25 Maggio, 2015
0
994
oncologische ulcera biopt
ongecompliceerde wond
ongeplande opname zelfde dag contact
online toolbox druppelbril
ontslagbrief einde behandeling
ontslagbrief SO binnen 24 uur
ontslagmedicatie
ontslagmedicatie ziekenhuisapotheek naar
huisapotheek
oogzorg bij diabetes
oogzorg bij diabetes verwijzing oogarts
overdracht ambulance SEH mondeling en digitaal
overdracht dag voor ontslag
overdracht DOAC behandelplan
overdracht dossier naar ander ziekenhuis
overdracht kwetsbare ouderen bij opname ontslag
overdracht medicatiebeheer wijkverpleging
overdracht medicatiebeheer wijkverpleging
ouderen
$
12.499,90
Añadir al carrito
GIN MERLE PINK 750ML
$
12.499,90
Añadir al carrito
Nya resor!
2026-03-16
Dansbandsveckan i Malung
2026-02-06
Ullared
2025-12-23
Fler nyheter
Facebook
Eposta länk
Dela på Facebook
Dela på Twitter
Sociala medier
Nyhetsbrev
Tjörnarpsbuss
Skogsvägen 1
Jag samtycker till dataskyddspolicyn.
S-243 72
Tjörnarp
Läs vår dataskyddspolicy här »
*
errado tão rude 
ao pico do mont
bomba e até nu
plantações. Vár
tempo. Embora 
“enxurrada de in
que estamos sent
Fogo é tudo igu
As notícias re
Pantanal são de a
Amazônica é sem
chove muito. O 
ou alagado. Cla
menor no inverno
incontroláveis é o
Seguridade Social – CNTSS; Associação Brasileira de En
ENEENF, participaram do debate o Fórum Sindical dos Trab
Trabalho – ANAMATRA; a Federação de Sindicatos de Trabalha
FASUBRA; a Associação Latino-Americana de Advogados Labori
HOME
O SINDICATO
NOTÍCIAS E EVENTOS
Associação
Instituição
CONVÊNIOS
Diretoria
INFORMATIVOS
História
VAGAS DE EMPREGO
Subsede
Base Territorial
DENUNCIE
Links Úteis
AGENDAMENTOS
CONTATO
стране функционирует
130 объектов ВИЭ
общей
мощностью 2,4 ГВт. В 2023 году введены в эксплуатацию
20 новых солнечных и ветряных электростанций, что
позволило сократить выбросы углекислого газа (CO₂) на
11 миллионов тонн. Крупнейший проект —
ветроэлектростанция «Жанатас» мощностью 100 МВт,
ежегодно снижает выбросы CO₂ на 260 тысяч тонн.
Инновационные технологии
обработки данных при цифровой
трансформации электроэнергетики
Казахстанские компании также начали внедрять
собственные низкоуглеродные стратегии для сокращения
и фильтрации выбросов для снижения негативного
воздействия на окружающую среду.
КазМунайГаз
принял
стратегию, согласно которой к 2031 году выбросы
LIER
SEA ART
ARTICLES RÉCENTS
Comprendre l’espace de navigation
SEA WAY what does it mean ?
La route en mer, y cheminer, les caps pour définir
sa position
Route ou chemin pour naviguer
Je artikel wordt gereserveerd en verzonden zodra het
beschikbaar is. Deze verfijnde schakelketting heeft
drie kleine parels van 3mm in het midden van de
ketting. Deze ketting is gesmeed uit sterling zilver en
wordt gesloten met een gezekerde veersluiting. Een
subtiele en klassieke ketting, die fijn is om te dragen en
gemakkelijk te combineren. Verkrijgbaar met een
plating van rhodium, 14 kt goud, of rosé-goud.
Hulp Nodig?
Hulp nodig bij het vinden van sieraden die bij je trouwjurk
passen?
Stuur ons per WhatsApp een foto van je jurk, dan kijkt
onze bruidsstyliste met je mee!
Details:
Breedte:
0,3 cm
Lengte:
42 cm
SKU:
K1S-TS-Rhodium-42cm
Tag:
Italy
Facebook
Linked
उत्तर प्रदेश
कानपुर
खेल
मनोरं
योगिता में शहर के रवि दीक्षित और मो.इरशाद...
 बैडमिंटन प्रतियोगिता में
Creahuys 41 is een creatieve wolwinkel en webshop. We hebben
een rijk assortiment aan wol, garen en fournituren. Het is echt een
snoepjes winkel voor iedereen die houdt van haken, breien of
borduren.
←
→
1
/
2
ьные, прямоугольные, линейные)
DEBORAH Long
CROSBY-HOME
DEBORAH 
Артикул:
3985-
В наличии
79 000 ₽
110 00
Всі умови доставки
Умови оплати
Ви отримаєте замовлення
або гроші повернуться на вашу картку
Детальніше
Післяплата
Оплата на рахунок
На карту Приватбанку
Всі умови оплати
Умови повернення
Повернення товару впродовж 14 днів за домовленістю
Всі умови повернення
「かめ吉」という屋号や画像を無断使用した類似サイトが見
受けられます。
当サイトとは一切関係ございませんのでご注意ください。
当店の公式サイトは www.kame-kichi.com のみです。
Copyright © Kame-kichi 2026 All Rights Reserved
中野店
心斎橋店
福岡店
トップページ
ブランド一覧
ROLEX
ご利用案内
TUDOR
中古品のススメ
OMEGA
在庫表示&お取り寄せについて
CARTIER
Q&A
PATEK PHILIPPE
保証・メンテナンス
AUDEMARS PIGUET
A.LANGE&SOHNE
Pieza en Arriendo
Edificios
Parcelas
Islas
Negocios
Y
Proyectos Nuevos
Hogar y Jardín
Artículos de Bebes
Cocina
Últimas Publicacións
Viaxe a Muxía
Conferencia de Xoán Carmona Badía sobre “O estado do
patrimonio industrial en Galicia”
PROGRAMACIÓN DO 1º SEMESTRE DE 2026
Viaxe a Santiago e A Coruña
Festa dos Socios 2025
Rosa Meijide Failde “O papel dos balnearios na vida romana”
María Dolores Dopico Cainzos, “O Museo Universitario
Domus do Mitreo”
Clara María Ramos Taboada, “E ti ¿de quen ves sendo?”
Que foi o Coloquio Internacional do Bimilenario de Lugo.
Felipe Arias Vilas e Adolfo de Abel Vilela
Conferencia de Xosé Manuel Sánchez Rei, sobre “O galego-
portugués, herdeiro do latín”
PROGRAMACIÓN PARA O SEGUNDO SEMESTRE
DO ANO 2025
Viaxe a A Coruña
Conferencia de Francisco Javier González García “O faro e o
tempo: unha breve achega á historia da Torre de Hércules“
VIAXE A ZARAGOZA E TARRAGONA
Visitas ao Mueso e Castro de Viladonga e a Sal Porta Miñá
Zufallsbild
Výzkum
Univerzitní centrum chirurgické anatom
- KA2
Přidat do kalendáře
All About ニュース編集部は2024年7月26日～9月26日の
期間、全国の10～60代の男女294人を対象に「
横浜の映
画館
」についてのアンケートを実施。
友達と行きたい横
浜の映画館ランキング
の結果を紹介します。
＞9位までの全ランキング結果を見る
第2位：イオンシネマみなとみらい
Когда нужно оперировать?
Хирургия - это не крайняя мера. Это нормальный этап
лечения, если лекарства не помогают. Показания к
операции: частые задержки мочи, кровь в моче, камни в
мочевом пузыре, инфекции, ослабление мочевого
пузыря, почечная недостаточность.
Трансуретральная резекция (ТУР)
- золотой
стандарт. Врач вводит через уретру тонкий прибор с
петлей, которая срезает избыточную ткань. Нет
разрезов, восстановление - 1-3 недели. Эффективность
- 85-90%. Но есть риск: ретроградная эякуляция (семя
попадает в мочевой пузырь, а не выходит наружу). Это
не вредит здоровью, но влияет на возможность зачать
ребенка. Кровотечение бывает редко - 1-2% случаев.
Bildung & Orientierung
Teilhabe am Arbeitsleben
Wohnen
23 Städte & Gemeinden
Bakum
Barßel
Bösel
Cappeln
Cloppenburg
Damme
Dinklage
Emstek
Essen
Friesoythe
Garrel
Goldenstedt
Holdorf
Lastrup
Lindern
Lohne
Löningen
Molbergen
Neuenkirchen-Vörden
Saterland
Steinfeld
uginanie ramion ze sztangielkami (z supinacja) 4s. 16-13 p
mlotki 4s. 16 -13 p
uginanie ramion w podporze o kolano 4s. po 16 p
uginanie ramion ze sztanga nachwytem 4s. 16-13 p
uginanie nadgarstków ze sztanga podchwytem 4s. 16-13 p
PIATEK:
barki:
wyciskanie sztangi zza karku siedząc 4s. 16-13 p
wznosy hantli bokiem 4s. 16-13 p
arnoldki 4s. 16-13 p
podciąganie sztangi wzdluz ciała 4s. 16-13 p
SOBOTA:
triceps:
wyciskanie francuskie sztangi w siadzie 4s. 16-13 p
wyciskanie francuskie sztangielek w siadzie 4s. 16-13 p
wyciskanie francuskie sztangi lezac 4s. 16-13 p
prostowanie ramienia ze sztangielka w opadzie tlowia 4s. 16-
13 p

══════════════════════════════

Exercise directions:
Write out exactly the lines from the beginning of the material above through the line with "ontslagmedicatie ziekenhuisapotheek naar", including both and omitting all others.

Output:
25 Maggio, 2015
0
994
oncologische ulcera biopt
ongecompliceerde wond
ongeplande opname zelfde dag contact
online toolbox druppelbril
ontslagbrief einde behandeling
ontslagbrief SO binnen 24 uur
ontslagmedicatie
ontslagmedicatie ziekenhuisapotheek naar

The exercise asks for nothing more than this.